(SUPPLIED RECORDS)

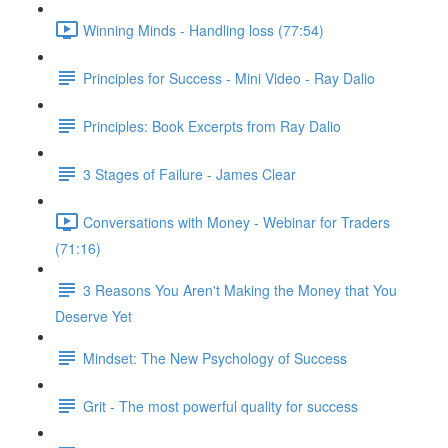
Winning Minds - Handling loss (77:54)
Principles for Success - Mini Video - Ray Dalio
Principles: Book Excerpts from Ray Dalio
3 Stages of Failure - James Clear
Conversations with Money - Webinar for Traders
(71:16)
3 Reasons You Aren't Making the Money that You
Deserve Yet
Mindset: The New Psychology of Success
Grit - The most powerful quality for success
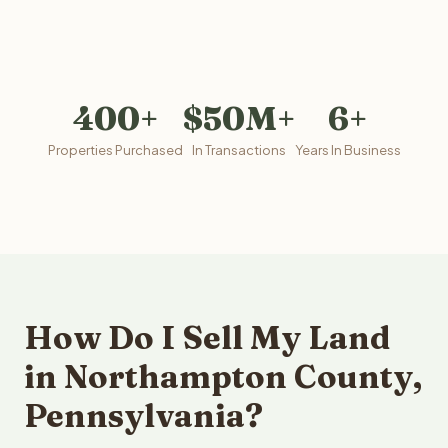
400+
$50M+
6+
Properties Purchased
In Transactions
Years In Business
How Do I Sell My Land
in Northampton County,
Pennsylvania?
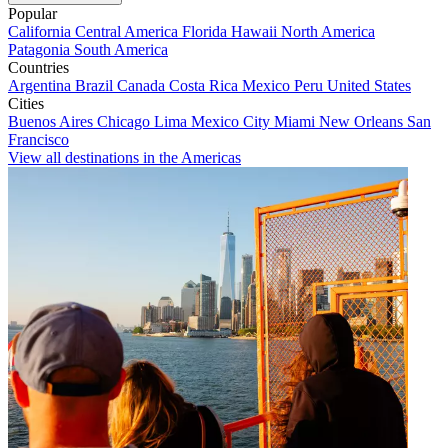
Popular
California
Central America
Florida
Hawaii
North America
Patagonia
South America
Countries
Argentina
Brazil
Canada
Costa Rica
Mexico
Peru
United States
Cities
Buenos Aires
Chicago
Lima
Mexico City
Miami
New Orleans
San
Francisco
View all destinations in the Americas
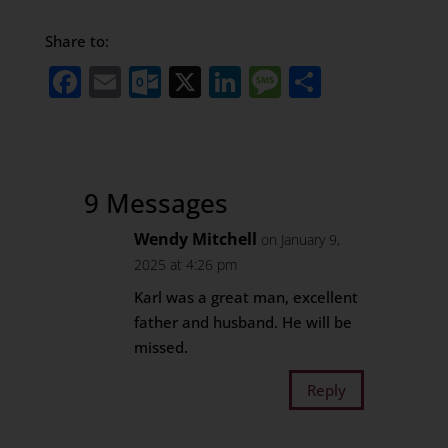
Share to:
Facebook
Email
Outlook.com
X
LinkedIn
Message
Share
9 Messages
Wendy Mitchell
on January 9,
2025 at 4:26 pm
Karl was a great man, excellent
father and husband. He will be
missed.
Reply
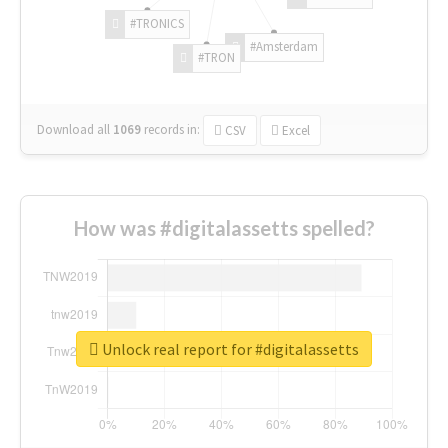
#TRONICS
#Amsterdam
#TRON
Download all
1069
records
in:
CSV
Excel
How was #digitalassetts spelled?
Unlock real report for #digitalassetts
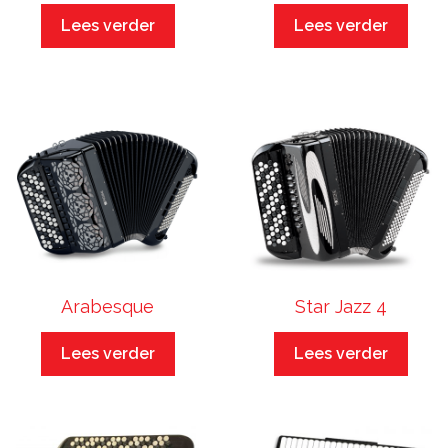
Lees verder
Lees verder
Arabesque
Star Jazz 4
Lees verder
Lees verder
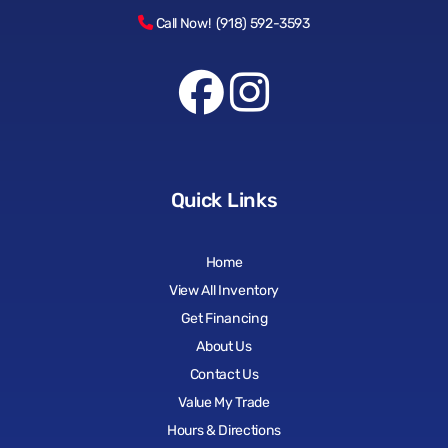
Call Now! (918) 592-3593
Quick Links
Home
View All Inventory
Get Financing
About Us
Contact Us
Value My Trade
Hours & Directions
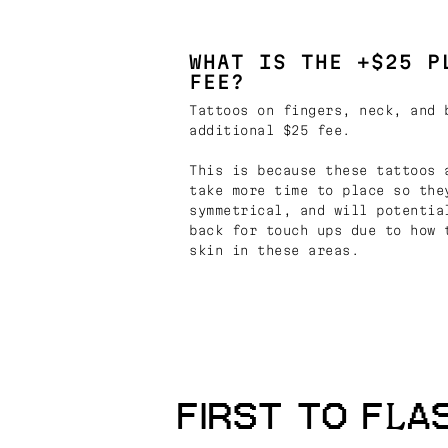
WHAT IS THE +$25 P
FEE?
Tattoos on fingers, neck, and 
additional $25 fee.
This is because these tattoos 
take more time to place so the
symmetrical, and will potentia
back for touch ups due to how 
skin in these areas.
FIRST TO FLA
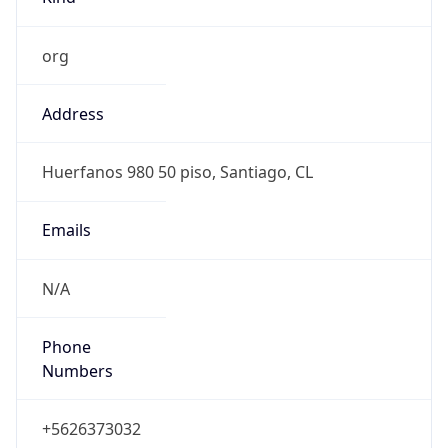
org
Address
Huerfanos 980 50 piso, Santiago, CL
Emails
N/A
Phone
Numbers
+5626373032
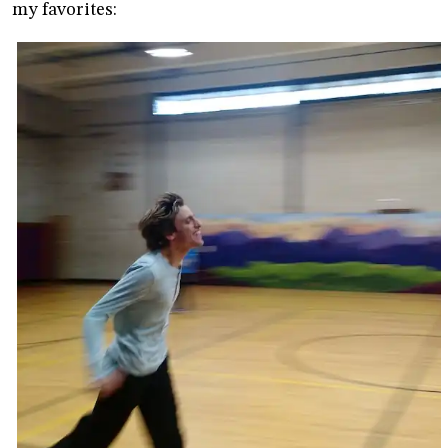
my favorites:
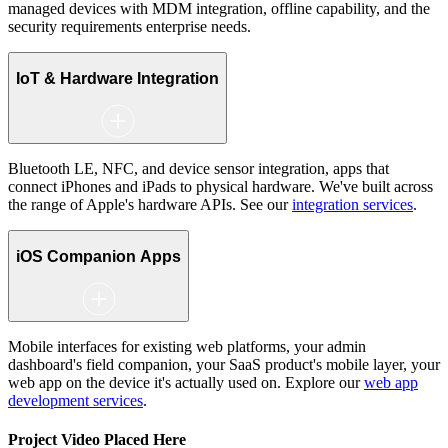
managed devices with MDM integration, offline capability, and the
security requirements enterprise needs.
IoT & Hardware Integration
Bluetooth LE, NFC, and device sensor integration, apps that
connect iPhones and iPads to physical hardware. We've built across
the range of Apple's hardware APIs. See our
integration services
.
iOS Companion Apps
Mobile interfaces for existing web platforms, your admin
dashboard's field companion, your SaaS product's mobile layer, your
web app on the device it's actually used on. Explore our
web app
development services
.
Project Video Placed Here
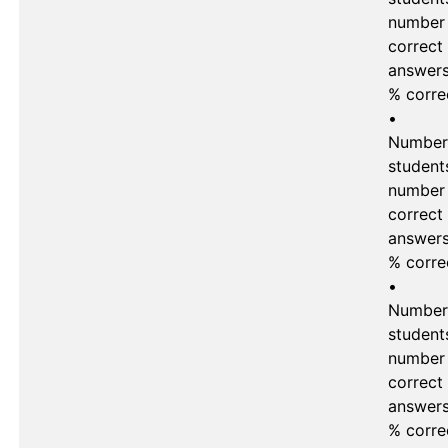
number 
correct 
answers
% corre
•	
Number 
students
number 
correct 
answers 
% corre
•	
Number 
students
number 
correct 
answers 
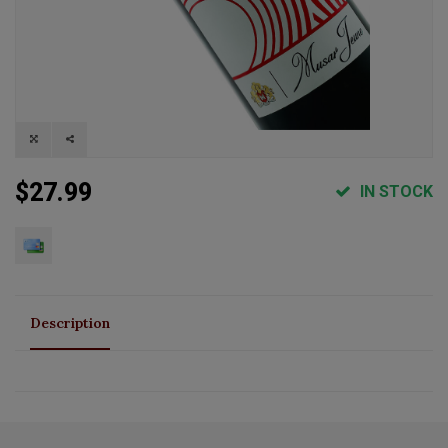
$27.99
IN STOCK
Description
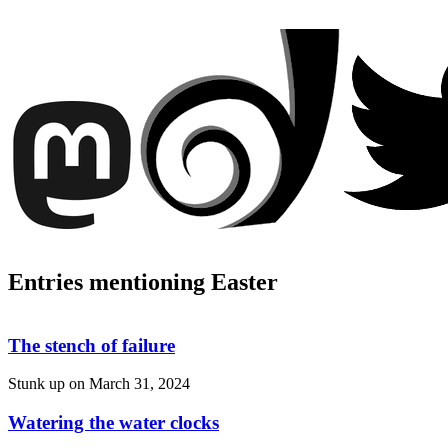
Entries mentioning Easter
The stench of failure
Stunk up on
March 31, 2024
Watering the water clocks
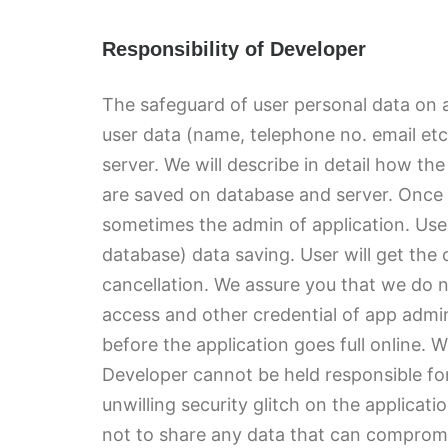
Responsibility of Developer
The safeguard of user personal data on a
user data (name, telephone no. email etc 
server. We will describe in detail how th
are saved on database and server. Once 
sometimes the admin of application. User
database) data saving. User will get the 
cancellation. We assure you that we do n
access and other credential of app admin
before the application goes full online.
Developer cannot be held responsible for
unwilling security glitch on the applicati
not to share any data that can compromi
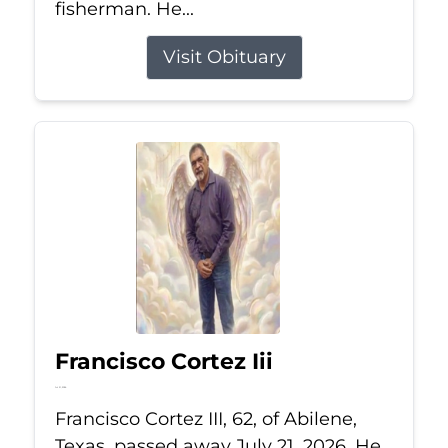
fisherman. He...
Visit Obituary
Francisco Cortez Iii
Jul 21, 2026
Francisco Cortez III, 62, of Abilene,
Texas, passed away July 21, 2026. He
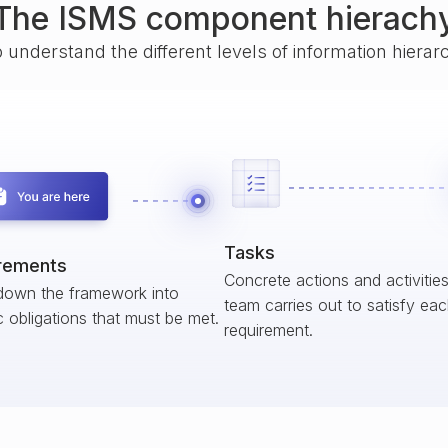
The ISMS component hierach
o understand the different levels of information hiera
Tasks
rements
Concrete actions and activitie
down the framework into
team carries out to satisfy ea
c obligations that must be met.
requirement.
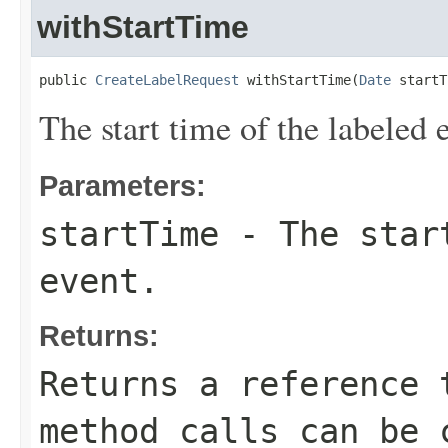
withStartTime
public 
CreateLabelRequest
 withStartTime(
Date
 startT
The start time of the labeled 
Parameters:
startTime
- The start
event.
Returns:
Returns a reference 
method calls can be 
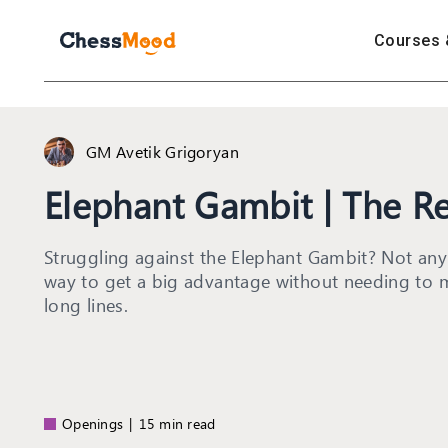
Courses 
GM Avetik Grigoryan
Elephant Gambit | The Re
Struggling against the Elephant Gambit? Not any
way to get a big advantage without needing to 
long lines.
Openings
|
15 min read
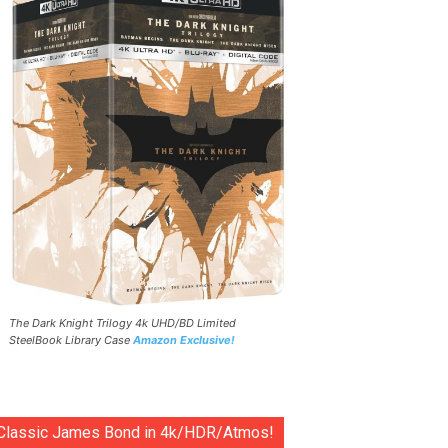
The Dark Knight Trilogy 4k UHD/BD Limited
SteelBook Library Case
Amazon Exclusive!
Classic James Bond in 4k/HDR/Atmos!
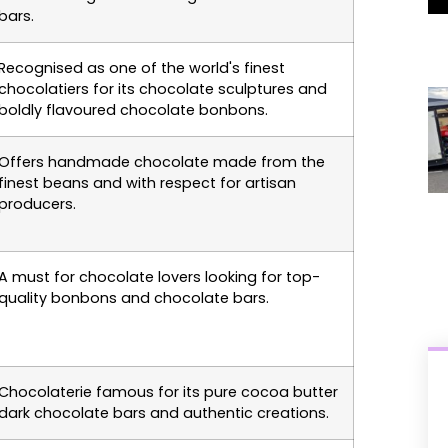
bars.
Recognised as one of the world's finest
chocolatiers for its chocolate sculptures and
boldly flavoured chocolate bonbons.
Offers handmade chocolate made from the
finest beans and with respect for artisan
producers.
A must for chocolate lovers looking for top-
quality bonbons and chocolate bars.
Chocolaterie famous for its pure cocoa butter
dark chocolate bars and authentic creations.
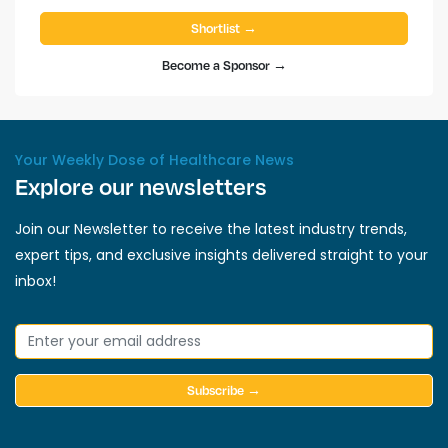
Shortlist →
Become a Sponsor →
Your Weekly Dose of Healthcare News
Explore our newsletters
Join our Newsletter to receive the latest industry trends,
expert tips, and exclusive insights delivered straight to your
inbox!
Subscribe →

(End SUPPLIED RECORDS)

§ **REQUIRED WORK**
Return every line from the entries above that contains the word "Dalio".

§ **SOLUTION FOR THIS PROBLEM**
Principles for Success - Mini Video - Ray Dalio
Principles: Book Excerpts from Ray Dalio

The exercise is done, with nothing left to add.